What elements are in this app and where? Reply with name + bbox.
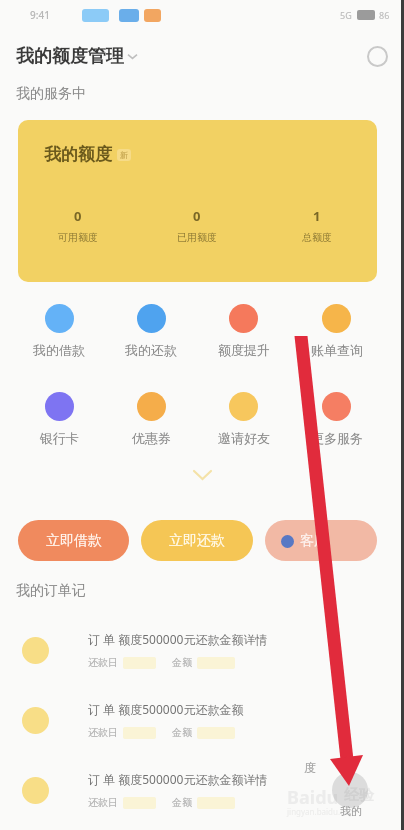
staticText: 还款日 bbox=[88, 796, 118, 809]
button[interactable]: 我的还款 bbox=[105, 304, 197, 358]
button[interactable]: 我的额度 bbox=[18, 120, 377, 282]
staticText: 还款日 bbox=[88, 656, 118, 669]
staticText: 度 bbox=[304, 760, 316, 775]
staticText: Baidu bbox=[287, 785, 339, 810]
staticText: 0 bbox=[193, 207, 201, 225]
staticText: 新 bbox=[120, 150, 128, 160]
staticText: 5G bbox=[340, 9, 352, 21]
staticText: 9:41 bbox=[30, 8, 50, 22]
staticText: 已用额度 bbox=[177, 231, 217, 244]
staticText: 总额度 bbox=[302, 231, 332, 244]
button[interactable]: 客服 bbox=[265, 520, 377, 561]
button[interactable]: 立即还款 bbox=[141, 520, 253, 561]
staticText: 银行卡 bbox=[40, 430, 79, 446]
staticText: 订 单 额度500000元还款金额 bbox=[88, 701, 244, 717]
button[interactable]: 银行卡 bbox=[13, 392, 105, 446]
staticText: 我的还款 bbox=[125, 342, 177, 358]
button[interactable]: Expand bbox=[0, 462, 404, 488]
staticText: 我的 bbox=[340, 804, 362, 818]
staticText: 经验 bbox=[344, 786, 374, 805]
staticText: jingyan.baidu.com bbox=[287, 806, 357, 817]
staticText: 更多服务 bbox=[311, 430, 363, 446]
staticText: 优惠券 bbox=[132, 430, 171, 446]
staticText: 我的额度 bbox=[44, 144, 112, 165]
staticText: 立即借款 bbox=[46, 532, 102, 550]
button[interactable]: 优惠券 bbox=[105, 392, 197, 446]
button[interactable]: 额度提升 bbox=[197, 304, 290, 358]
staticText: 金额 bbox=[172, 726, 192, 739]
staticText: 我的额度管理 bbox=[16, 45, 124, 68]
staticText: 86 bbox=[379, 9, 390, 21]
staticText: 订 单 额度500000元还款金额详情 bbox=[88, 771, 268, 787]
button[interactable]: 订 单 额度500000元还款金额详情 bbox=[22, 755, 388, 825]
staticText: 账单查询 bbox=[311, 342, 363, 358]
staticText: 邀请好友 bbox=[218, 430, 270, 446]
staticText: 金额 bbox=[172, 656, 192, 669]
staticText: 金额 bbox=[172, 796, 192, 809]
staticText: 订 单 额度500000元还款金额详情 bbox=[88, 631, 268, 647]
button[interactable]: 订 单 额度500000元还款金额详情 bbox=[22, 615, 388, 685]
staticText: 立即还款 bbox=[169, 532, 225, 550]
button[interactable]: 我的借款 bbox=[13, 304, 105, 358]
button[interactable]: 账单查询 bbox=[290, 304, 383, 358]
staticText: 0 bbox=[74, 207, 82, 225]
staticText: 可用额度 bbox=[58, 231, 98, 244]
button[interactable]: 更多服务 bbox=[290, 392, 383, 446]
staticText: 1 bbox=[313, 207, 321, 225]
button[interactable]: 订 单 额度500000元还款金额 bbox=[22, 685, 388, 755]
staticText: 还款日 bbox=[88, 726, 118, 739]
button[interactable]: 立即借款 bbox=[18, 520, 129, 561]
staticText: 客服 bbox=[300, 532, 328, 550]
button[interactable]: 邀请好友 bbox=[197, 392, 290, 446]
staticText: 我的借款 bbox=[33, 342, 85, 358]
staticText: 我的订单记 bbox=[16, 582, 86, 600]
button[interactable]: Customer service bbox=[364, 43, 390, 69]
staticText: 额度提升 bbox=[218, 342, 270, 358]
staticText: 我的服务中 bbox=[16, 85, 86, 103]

··········

(TASK DIRECTIONS): All lines of the records above that contain the word "我的还款" are to be copied out.

(OUTPUT OF THE EXERCISE):
button[interactable]: 我的还款 bbox=[105, 304, 197, 358]
staticText: 我的还款 bbox=[125, 342, 177, 358]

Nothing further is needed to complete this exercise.